Argonne National Laboratory

Upcoming Events

Resonant Soft X-ray Scattering for Soft Materials

XSD/TRR Special Presentation
Cheng Wang, Lawrence Berkeley National Laboratory
June 17, 2014 10:00AM to 11:00AM
Building 402, Room E1100
To meet the challenge on investigating new and complex materials that is relevant to mesoscale energy science. It is essential to connect microscopic dynamical processes to activated kinetic processes and macroscopic function in diverse soft and hard materials. We need sharper tools in order to discover, understand, and control mesoscale phenomena and architectures. Over the past a few years, we have developed Resonant Soft X-ray Scattering (RSoXS) and constructed the first dedicated resonant soft x-ray scattering beamline at the Advanced Light Source, LBNL. RSoXS combines soft x-ray spectroscopy with x-ray scattering thus offers statistical information for 3D chemical morphology over a large length scale range from nanometers to micrometers.
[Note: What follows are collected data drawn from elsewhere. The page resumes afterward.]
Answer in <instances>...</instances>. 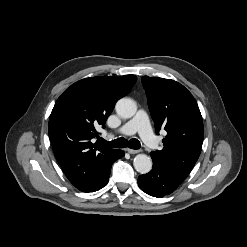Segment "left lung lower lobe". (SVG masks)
Segmentation results:
<instances>
[{
    "mask_svg": "<svg viewBox=\"0 0 247 247\" xmlns=\"http://www.w3.org/2000/svg\"><path fill=\"white\" fill-rule=\"evenodd\" d=\"M185 178L170 167L153 161L152 170L139 176L138 184L145 193L155 197H164L177 189Z\"/></svg>",
    "mask_w": 247,
    "mask_h": 247,
    "instance_id": "0a47b994",
    "label": "left lung lower lobe"
}]
</instances>
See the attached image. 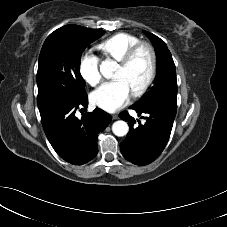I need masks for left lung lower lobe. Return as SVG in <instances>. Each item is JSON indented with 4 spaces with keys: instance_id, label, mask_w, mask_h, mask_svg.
I'll use <instances>...</instances> for the list:
<instances>
[{
    "instance_id": "1",
    "label": "left lung lower lobe",
    "mask_w": 227,
    "mask_h": 227,
    "mask_svg": "<svg viewBox=\"0 0 227 227\" xmlns=\"http://www.w3.org/2000/svg\"><path fill=\"white\" fill-rule=\"evenodd\" d=\"M130 109L135 110L144 121L135 120L127 111L119 114L130 127L125 140L120 144V151L126 160L144 166L152 163L164 150L177 109L160 104Z\"/></svg>"
}]
</instances>
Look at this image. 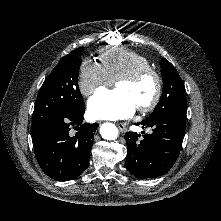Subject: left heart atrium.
<instances>
[{
  "mask_svg": "<svg viewBox=\"0 0 221 221\" xmlns=\"http://www.w3.org/2000/svg\"><path fill=\"white\" fill-rule=\"evenodd\" d=\"M87 109L93 119H122L134 114L137 107L130 96L119 89L100 90L88 101Z\"/></svg>",
  "mask_w": 221,
  "mask_h": 221,
  "instance_id": "left-heart-atrium-1",
  "label": "left heart atrium"
}]
</instances>
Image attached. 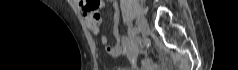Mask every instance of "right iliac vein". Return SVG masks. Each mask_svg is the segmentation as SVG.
<instances>
[{"label": "right iliac vein", "instance_id": "63e3f726", "mask_svg": "<svg viewBox=\"0 0 238 70\" xmlns=\"http://www.w3.org/2000/svg\"><path fill=\"white\" fill-rule=\"evenodd\" d=\"M137 27L143 36L147 34L148 23H147V20L143 16H139L137 18Z\"/></svg>", "mask_w": 238, "mask_h": 70}]
</instances>
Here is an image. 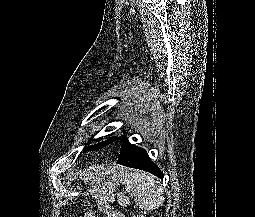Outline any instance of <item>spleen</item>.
I'll use <instances>...</instances> for the list:
<instances>
[{
	"label": "spleen",
	"instance_id": "obj_1",
	"mask_svg": "<svg viewBox=\"0 0 255 217\" xmlns=\"http://www.w3.org/2000/svg\"><path fill=\"white\" fill-rule=\"evenodd\" d=\"M112 179L125 185V192L119 194L120 201L128 205L129 199L125 197L127 192L134 196L139 208L152 211L159 208L164 202V190L160 182L144 172L129 170L124 167L114 166L110 169Z\"/></svg>",
	"mask_w": 255,
	"mask_h": 217
}]
</instances>
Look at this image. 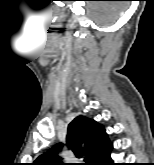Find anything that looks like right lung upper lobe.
<instances>
[{"label": "right lung upper lobe", "instance_id": "right-lung-upper-lobe-1", "mask_svg": "<svg viewBox=\"0 0 154 165\" xmlns=\"http://www.w3.org/2000/svg\"><path fill=\"white\" fill-rule=\"evenodd\" d=\"M108 140V135L102 125L84 116L76 117L68 125L66 145L80 158L86 157L91 165L97 157L102 145ZM63 144L55 145L48 152L39 156L33 165H65L57 155Z\"/></svg>", "mask_w": 154, "mask_h": 165}]
</instances>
Using RSoXS to characterize multi-length scale soft materials with heterogeous chemical structures, we have demonstrated that soft x-ray scattering is a unique complementary technique to conventional hard x-ray and neutron scattering. Its unique chemical sensitivity, large accessible size scale, molecular bond orientation sensitivity with polarized x-rays and high coherence have shown great potential for chemical/morphological structure characterization for many classes of materials. Some recent development of in-situ soft x-ray scattering with in-vacuum sample environment will be discussed.

In order to study sciences in naturally occurring conditions, we need to overcome the sample limitations set by the low penetration depth of soft x-rays and requirement of high vacuum. Adapting to the evolving environmental cell designs utilized increasingly in the Electron Microscopy community, customized designed liquid/gas environmental cells will enable soft x-ray scattering experiments on biological, electro-chemical, self-assembly, and hierarchical functional systems in both static and dynamic fashion. Initial RSoXS results of solar fuel membrane assembly/fuel-cell membrane structure in wet cell will be presented.